══ Material supplied ══

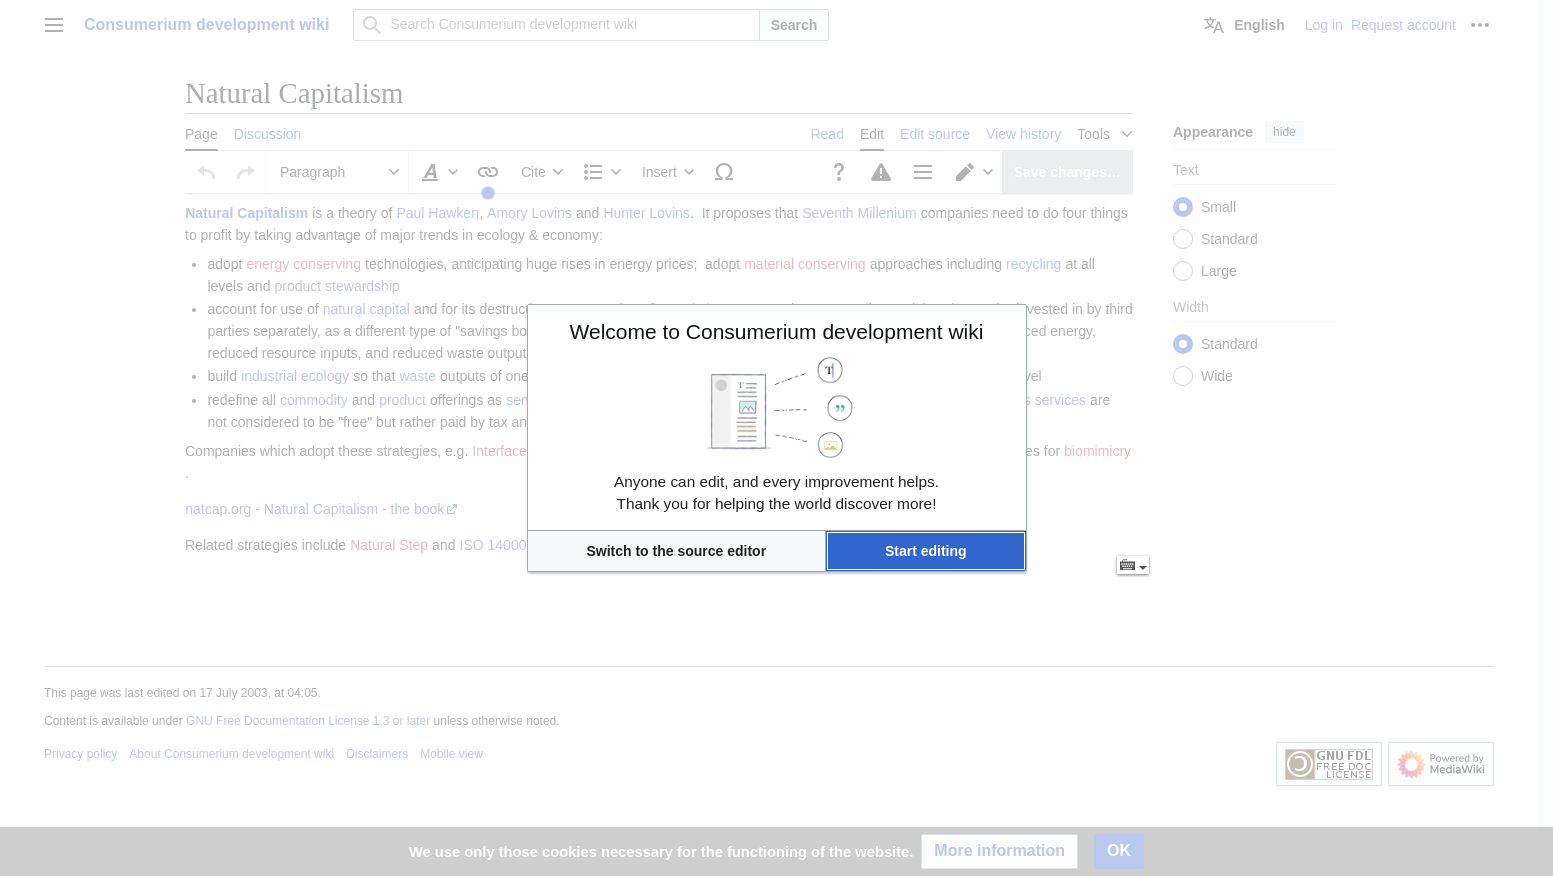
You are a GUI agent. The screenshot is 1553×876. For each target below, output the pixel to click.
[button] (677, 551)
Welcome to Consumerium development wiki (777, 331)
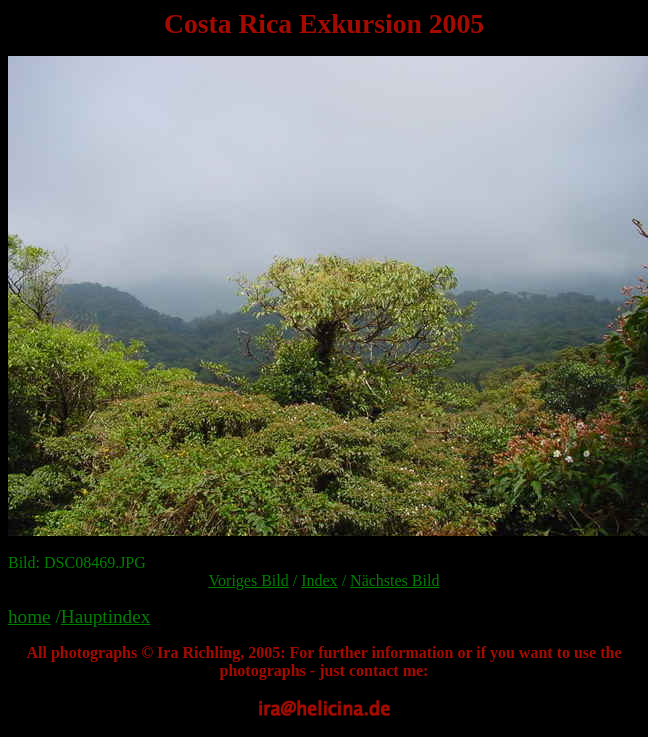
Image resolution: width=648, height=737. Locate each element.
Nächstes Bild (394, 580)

═══

▸ What the task requires
Return the records above exactly, without the pictures.

▸ Answer area
You are a GUI agent. The screenshot is 1553×876. For each target below, output the pixel to click.
[button] (677, 551)
Welcome to Consumerium development wiki (777, 331)
Image resolution: width=648, height=737. Locate each element.
Nächstes Bild (394, 580)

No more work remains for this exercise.